MODEL="llama-3.1-8b-instruct"
curl -s http://localhost:9000/v1/chat/completions -H 'Content-Type: application/json' -d '{
"model": "'${MODEL}'",
"messages": [{"role": "user", "content": "Why is the sky blue?"}],
"max_tokens": 4096
}' | jq
Hi @rmccorm4,
Thanks for the explanation. That makes sense. Is it possible to override the default in vllm. I have an application where I can not set the max_token.
Thanks for your help so far. ☺️👌
Hi y'all, I wanted to provide a little more weight towards defaulting this to something different.

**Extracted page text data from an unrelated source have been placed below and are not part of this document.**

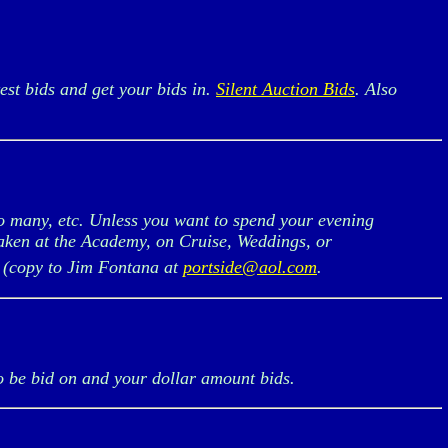
est bids and get your bids in.
Silent Auction Bids
. Also
o many, etc. Unless you want to spend your evening
taken at the Academy, on Cruise, Weddings, or
, (copy to Jim Fontana at
portside@aol.com
.
o be bid on and your dollar amount bids.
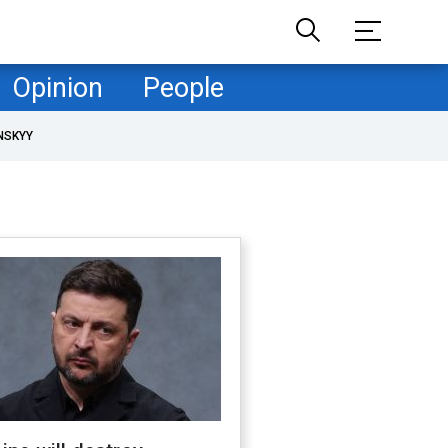
Opinion
People
NSKYY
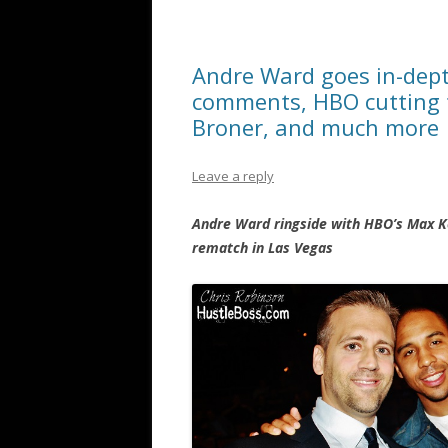
Andre Ward goes in-dept
comments, HBO cutting t
Broner, and much more
Leave a reply
Andre Ward ringside with HBO’s Max K
rematch in Las Vegas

First, that max_tokens parameter is deprecated in the OpenAI API. I guess it was changed to max_completion_tokens ¯\_(ツ)_/¯
But, also, when I use the same model on the base vLLM service, it does not stop producing tokens after 16 tokens. I'll dig through the code a bit later today and see if I can grok how this is happening on their end.
Ahhh, I was able to find this easier once I looked for max_completion_tokens over in the vLLM repo. This is their default. Would it be possible to make this the default for this frontend also?
default_max_tokens = self.max_model_len - len(engine_prompt["prompt_token_ids"])
hi, does triton inference also work with openai frontend when i use python backend for triton inference server?